There are a few pieces of tattered Goodwill-bargain-back-room furniture and there are a thousand roaches crowding along the baseboards like the people in the streets. As soon as Hatcher sees them, they all stop, rise up on their back feet, and look in his direction. He knows how they must torture Naomi. He lifts his tie at them. The whole throng of roaches sings out in unison, “Cheese it! The cops!” and they instantly flow into the join of the baseboard at the floor and vanish.
Naomi has watched this and turns her face to him. Her eyes — still darkly beautiful in spite of the age lines — are wide with surprise.
“The right circles,” Hatcher says.
“Thank you,” Naomi says.
She closes the door, and the two stand awkwardly where they are.
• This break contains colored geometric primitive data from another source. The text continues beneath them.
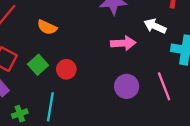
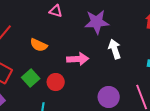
white arrow: (155, 26) -> (115, 49), moved, turned 48
pink arrow: (123, 43) -> (78, 59), moved

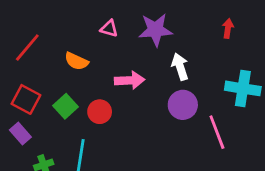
pink triangle: (56, 11) -> (109, 28), moved
purple circle: (109, 97) -> (183, 105), moved

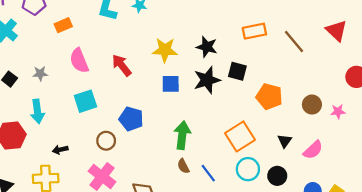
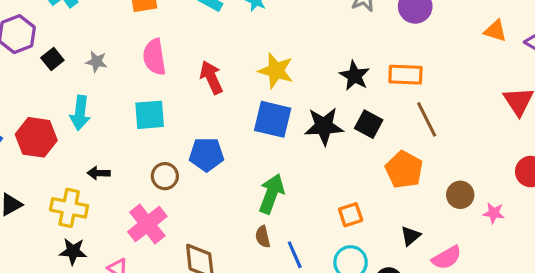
brown line: (294, 42) -> (427, 119), moved
black star: (207, 47) -> (354, 76), moved
blue square: (171, 84) -> (273, 119), size x1.4
blue pentagon: (131, 119) -> (207, 154), turned -30
orange square: (240, 136) -> (351, 215), size x0.6

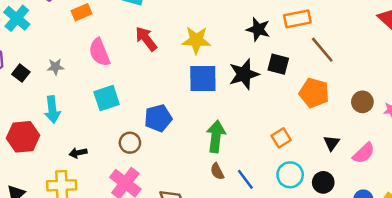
red arrow: (211, 77) -> (146, 39), moved

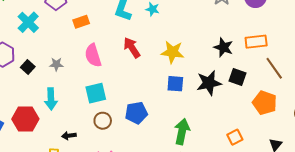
blue square: (203, 78) -> (175, 84), size x0.7
brown circle: (130, 143) -> (103, 121), moved

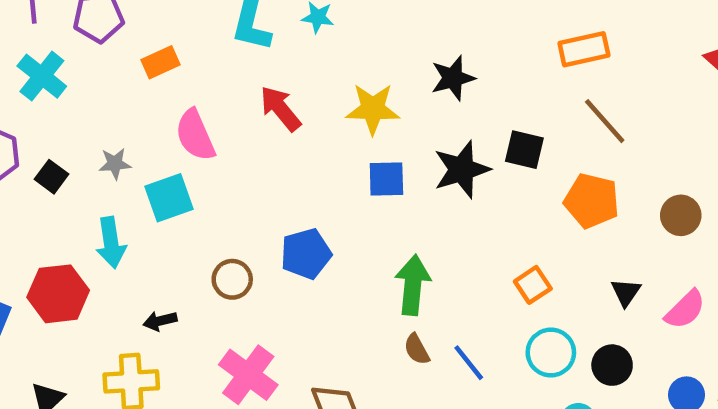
orange rectangle: (256, 42) -> (584, 49), moved
black star: (223, 47) -> (453, 78), moved, turned -30
cyan square: (96, 93) -> (169, 198), moved

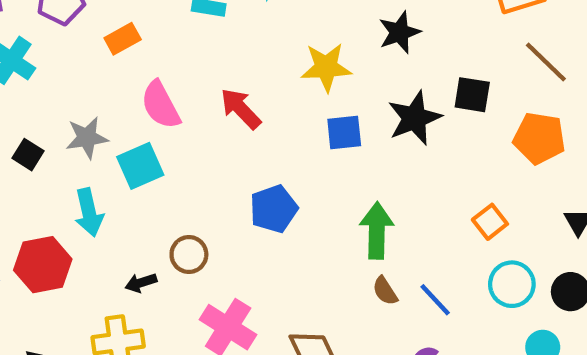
red arrow: (280, 108) -> (241, 109), moved
gray star: (115, 164) -> (87, 138), size x1.4
brown circle: (232, 279) -> (189, 254), moved

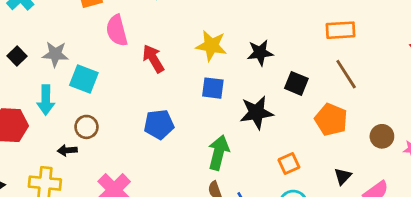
black star: (399, 32) -> (260, 53), moved
pink semicircle: (161, 105) -> (117, 31), moved
black star: (414, 118) -> (256, 112), moved
cyan square: (140, 166) -> (84, 79), turned 32
brown circle: (189, 254) -> (86, 127), moved

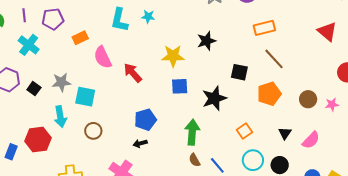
black star: (260, 53) -> (206, 41), moved
orange pentagon: (331, 120) -> (269, 94), turned -30
black arrow: (67, 150) -> (140, 143), moved

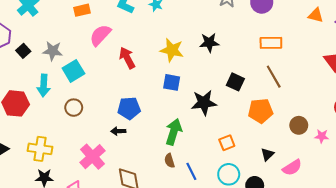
pink semicircle: (103, 57) -> (100, 35), turned 55
cyan square: (85, 97) -> (73, 71), turned 35

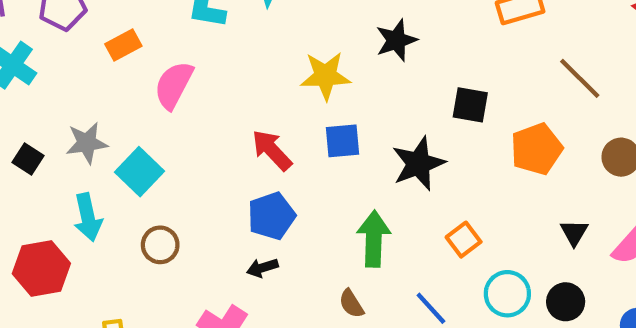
red arrow: (127, 58) -> (272, 150), moved
brown line: (274, 77) -> (580, 78), moved
orange square: (227, 143) -> (464, 240), moved
brown semicircle: (169, 161) -> (351, 304), moved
“Can we talk for a few minutes?” Hatcher says, looking toward the little setting of spring-sprung and stained metallic tweed sectionals. He misses Naomi’s eyes sliding away to the bedroom door and then back again.
“Okay, Hatcher,” she says, and he doesn’t catch how she says his name just loudly enough to be heard in the other room. “You can stay for a few minutes.”
They sit at right angles on a two-piece sectional sofa, with a matching chair at the other angle. Naomi has her arms crossed over her chest, covering as much of her dress as possible, her hands laid on her throat as if she were about to choke herself.